● **WORK ORDER**: Pull out every line in the data that has the string "would" in it.

● **DATA FOR THIS TASK**:
=== Begin Enclosure ===

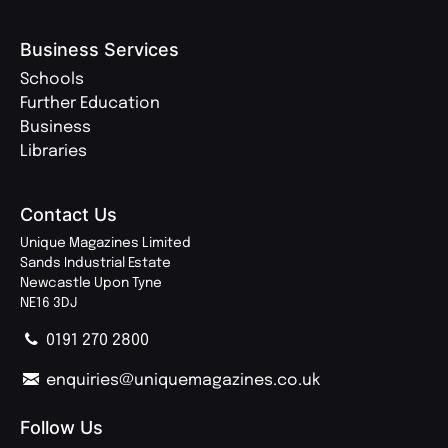
Business Services
Schools
Further Education
Business
Libraries
Contact Us
Unique Magazines Limited
Sands Industrial Estate
Newcastle Upon Tyne
NE16 3DJ
0191 270 2800
enquiries@uniquemagazines.co.uk
Follow Us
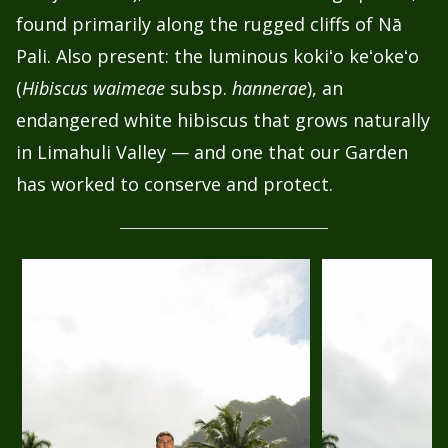
found primarily along the rugged cliffs of Nā
Pali. Also present: the luminous kokiʻo keʻokeʻo
(
Hibiscus waimeae
subsp.
hannerae
), an
endangered white hibiscus that grows naturally
in Limahuli Valley — and one that our Garden
has worked to conserve and protect.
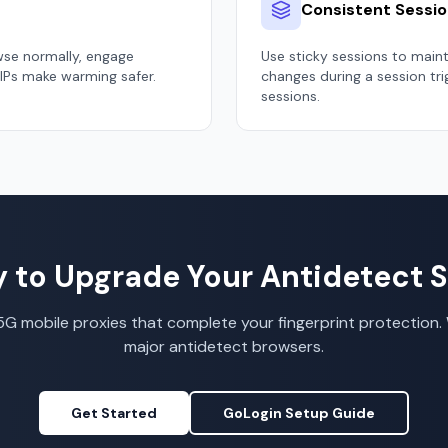
Consistent Sessi
wse normally, engage
Use sticky sessions to main
 IPs make warming safer.
changes during a session tr
sessions.
 to Upgrade Your Antidetect 
G mobile proxies that complete your fingerprint protection. 
major antidetect browsers.
Get Started
GoLogin Setup Guide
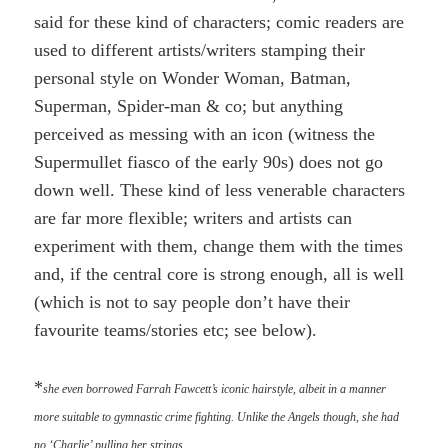
said for these kind of characters; comic readers are
used to different artists/writers stamping their
personal style on Wonder Woman, Batman,
Superman, Spider-man & co; but anything
perceived as messing with an icon (witness the
Supermullet fiasco of the early 90s) does not go
down well. These kind of less venerable characters
are far more flexible; writers and artists can
experiment with them, change them with the times
and, if the central core is strong enough, all is well
(which is not to say people don’t have their
favourite teams/stories etc; see below).
*
she even borrowed Farrah Fawcett’s iconic hairstyle, albeit in a manner
more suitable to gymnastic crime fighting. Unlike the Angels though, she had
no ‘Charlie’ pulling her strings…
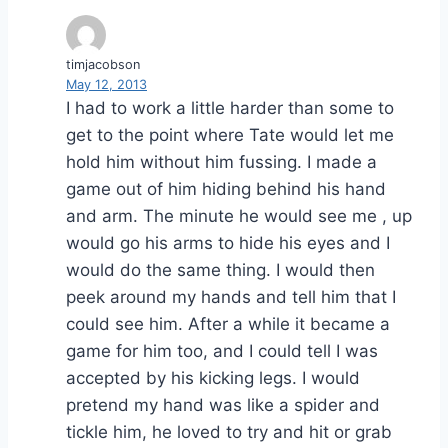
timjacobson
May 12, 2013
I had to work a little harder than some to
get to the point where Tate would let me
hold him without him fussing. I made a
game out of him hiding behind his hand
and arm. The minute he would see me , up
would go his arms to hide his eyes and I
would do the same thing. I would then
peek around my hands and tell him that I
could see him. After a while it became a
game for him too, and I could tell I was
accepted by his kicking legs. I would
pretend my hand was like a spider and
tickle him, he loved to try and hit or grab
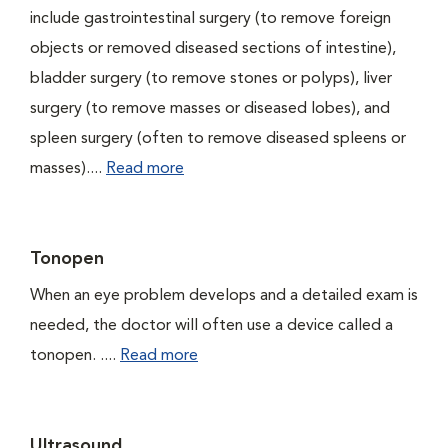
include gastrointestinal surgery (to remove foreign
objects or removed diseased sections of intestine),
bladder surgery (to remove stones or polyps), liver
surgery (to remove masses or diseased lobes), and
spleen surgery (often to remove diseased spleens or
masses)....
Read more
Tonopen
When an eye problem develops and a detailed exam is
needed, the doctor will often use a device called a
tonopen. ....
Read more
Ultrasound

=== End Enclosure ===

● **EXPECTED ANSWER**:
get to the point where Tate would let me
and arm. The minute he would see me , up
would go his arms to hide his eyes and I
would do the same thing. I would then
accepted by his kicking legs. I would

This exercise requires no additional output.